Borrowing costs

These businesses need to worry about rising borrowing costs

The era of cheap money is coming to an end, creating a potential problem for some companies that have accumulated a lot of debt.

Short-term borrowing costs have skyrocketed this year, in part because of the Federal Reserve’s recent rate hikes.

It’s a headache for businesses that need new loans, as well as businesses like Campbell Soup (CPB) and Colgate-Palmolive (CL) who have contracted variable rate debt, where interest charges rise as rates rise.

Interest on this debt is often tied to three-month LIBOR, a benchmark lending rate that has doubled in the past year. It recently hit the highest levels in almost a decade.

“The rise in LIBOR is really biting the private sector,” said David Kotok, founder and chief investment officer at Cumberland Associates. “The free ride of the credit system is over. ”

Wall Street appears to be punishing companies with high levels of variable rate debt.

Shares of S&P 500 companies with at least 5% of their debt in floating rate bonds fell 4% in the first quarter, according to a Goldman Sachs study released Monday. This exceeds the 1% drop in the S&P 500.

The group of 50 stocks, which excludes highly leveraged financials, real estate and telecommunications companies, is trading at a valuation 10% lower than the median S&P 500 stock, according to the report.

short-term loan jumps graph

Related: Problem With Rising Rates: Businesses Got Into Debt

Which companies are nervously watching the rising costs of borrowing? Stanley Black & Decker (SWJ), Campbell Soup and Colgate-Palmolive all have at least 20% of their total debt in floating rate bonds, according to Goldman Sachs. Other large S&P 500 companies with relatively high levels of floating rate debt include General Electric (GE), Conagra (CAG) and Textron (SMS).

“These stocks should struggle if borrowing costs continue to rise,” Ben Snider, analyst at Goldman Sachs, wrote in the report. He noted that the stock prices of these companies “reflected” fluctuations in short-term borrowing costs.

It’s not that Wall Street is worried that these companies won’t be able to repay their debt. This is because their interest charges are rising from historically low levels, reducing overall profits.

“The backdrop of high corporate debt and tighter financial conditions prompts us to continue to recommend holding stocks with strong balance sheets,” Snider wrote.

Companies incur interest rate sensitive debt because they usually offer more attractive terms than fixed terms.

“It’s cheaper.

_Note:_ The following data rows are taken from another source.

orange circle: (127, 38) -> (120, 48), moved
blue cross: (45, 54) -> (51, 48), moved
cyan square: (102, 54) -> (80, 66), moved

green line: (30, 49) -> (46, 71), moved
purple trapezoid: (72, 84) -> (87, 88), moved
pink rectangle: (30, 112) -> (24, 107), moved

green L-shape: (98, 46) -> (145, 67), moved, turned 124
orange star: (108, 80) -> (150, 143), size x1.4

It’s a compromise a lot of companies make,” Kotok said.

Heavily indebted companies are also adapting to significant changes in the corporate tax code. The new law reduces the ability of businesses to deduct interest payments from their tax bill.

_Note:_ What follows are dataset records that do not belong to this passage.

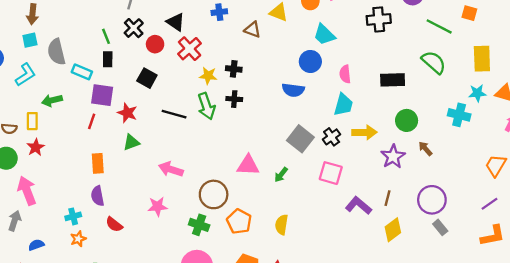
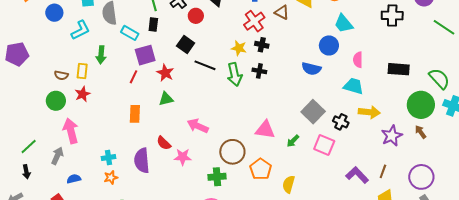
red cross: (190, 49) -> (254, 21), moved
green semicircle: (434, 62) -> (439, 79), moved
purple square: (102, 95) -> (145, 55), turned -30
green arrow: (52, 100) -> (101, 55), turned -78
cyan trapezoid: (343, 105) -> (354, 86), turned -95
black line: (174, 114) -> (205, 65), moved
green circle: (407, 120) -> (421, 105), moved, size x1.4
black cross: (332, 137) -> (341, 122), moved, turned -35
pink square: (331, 173) -> (324, 145), moved
purple semicircle: (98, 196) -> (142, 160), moved, size x1.4
orange pentagon: (239, 221) -> (261, 169), moved
red semicircle: (114, 224) -> (164, 143), moved
green cross: (199, 225) -> (217, 177), turned -30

But if the rapid rise in borrowing costs reverses, investors could conclude that these stocks have been unfairly punished, setting them up for a rally.

Related: Tesla Has A Problem. Maybe a big deal

Goldman noted that the rise in LIBOR was due in part to the Federal Reserve. This makes sense because the Fed has steadily raised short-term rates as a sign of confidence in the economic recovery.

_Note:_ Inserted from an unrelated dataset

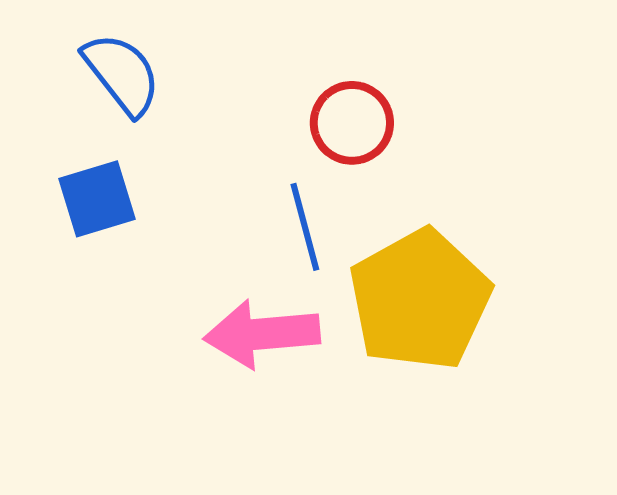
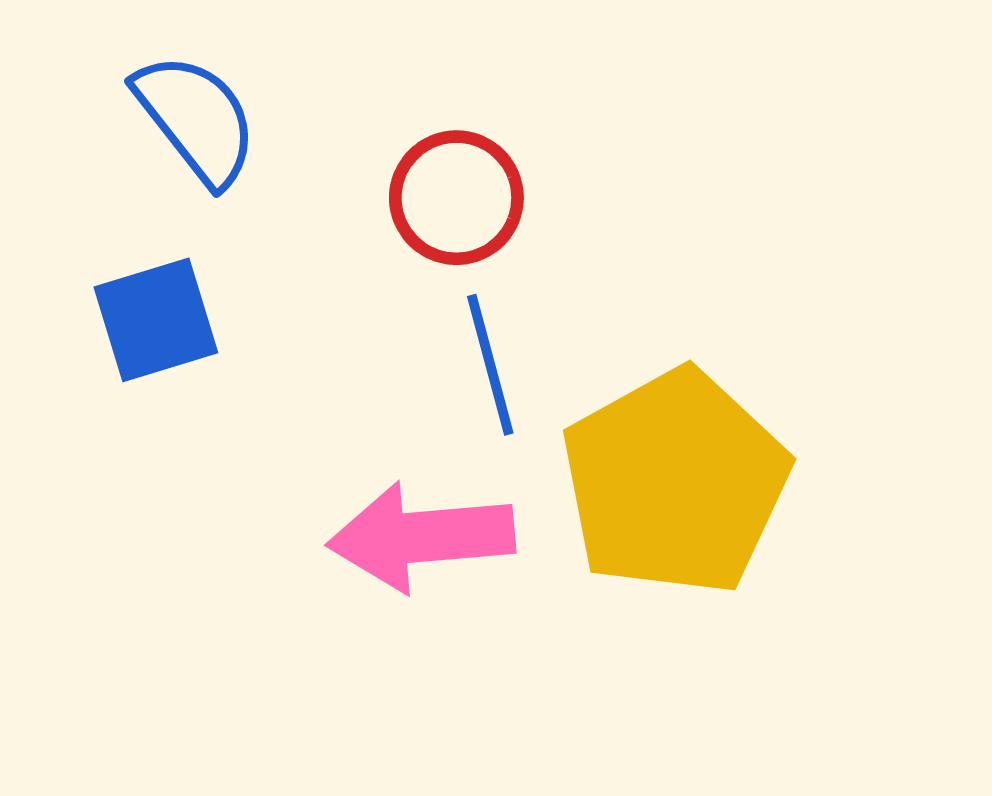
red circle: (352, 123) -> (456, 198), moved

However, LIBOR climbed well above the rates set by the Fed.

Goldman blamed this on “temporary” factors, including changes in supply and demand caused by the new tax law and increased federal government borrowing.

“We believe this should stabilize, but at higher levels than in recent years,” said Rick Rieder, BlackRock’s director of fixed income investments.

American businesses took on a ton of debt during the economic recovery. Excluding the heavily indebted financial sector, corporate debt to GDP reached a record level in the third quarter of 2017, according to research firm Informa Financial Intelligence.

The S&P 500 company’s median net leverage ratio reached an all-time high, Goldman Sachs said.

corporate debt GDP

The good news is that businesses are raising tons of money right now, in part thanks to the tax law. This gives them a lot of extra money to cover the higher interest charges and pay off the debt.

Financial regulators are watching the space closely. Two measures of corporate debt studied by the Treasury Department’s office of financial research have been flashing red since early 2016, indicating potential “high” vulnerability.

Federal Reserve Chairman Jerome Powell said last month that corporate debt levels had risen, but default rates were “very low.”

“You see relatively high borrowing levels, but nothing that suggests… serious risk,” Powell said.